A New Automatic Full‐Waveform Regional Moment Tensor Inversion Algorithm and Its Applications in the Taiwan Area

Abstract

A new algorithm is developed in this study to automatically determine regional moment tensor (MT) and its centroid depth with real-time waveforms in 2–4 min after the Central Weather Bureau (CWB) issues an earthquake notice. The program selects 3–7 BATS (Broadband Array for Taiwan Seismology) stations under three criteria: best azimuthal distribution, highest signal-to-noise ratio, and shortest distances. It then inverts MT solutions in parallel with various settings including Moho depth of velocity models, frequency bands, and isotropic constraints.
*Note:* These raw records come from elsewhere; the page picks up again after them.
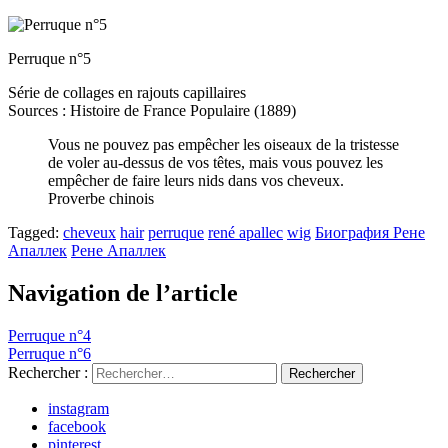
Perruque n°5
Série de collages en rajouts capillaires
Sources : Histoire de France Populaire (1889)
Vous ne pouvez pas empêcher les oiseaux de la tristesse
de voler au-dessus de vos têtes, mais vous pouvez les
empêcher de faire leurs nids dans vos cheveux.
Proverbe chinois
Tagged:
cheveux
hair
perruque
rené apallec
wig
Биография Рене
Апаллек
Рене Апаллек
Navigation de l’article
Perruque n°4
Perruque n°6
Rechercher :
instagram
facebook
pinterest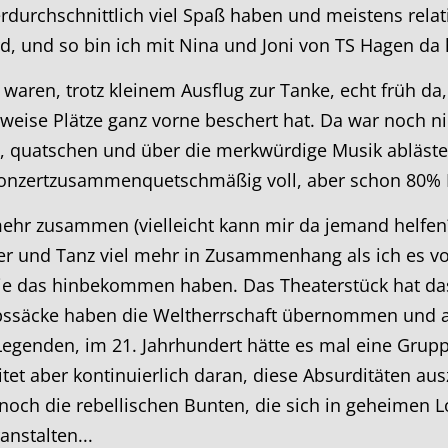
erdurchschnittlich viel Spaß haben und meistens relati
d, und so bin ich mit Nina und Joni von TS Hagen da 
r waren, trotz kleinem Ausflug zur Tanke, echt früh da
weise Plätze ganz vorne beschert hat. Da war noch nic
en, quatschen und über die merkwürdige Musik abläst
ckkonzertzusammenquetschmäßig voll, aber schon 80% 
t mehr zusammen (vielleicht kann mir da jemand helfen
ter und Tanz viel mehr in Zusammenhang als ich es 
ie das hinbekommen haben. Das Theaterstück hat da
pssäcke haben die Weltherrschaft übernommen und al
egenden, im 21. Jahrhundert hätte es mal eine Grup
et aber kontinuierlich daran, diese Absurditäten aus
och die rebellischen Bunten, die sich in geheimen Loc
anstalten...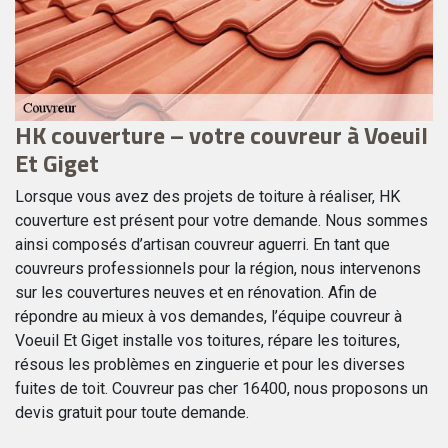
HK couverture – votre couvreur à Voeuil
U
Et Giget
es
To
pr
Lorsque vous avez des projets de toiture à réaliser, HK
n
qu
couverture est présent pour votre demande. Nous sommes
Gi
ainsi composés d’artisan couvreur aguerri. En tant que
to
couvreurs professionnels pour la région, nous intervenons
to
sur les couvertures neuves et en rénovation. Afin de
re
pr
répondre au mieux à vos demandes, l’équipe couvreur à
de
Voeuil Et Giget installe vos toitures, répare les toitures,
ré
résous les problèmes en zinguerie et pour les diverses
à 
fuites de toit. Couvreur pas cher 16400, nous proposons un
devis gratuit pour toute demande.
The optimal solution is determined by searching for the best waveform-fit with an acceptable non-double-couple component from the results of combinations of these inversion settings. Our new rapid MT report system greatly reduces computational resources and avoids human judgments. By applying this full-scanning approach on BATS (named AutoBATS), we re-determine the MTs for over 3000 regional earthquakes from 1996 to 2016 to provide the most up-to-date MT catalog for the Taiwan area. The AutoBATS MTs are overall consistent with the Global Centroid Moment Tensors with a mean difference in Kagan angle of 22.0 ± 16.6° and MW of − 0.08 ± 0.10. Those focal mechanisms better illuminate the tectonic structures owing to the much improved resolving ability for shallow ( 140 km) earthquakes. With the new regional MT catalog, we refine the relationship between moment and local magnitudes: MW = 0.87 ML + 0.23 for the Taiwan region.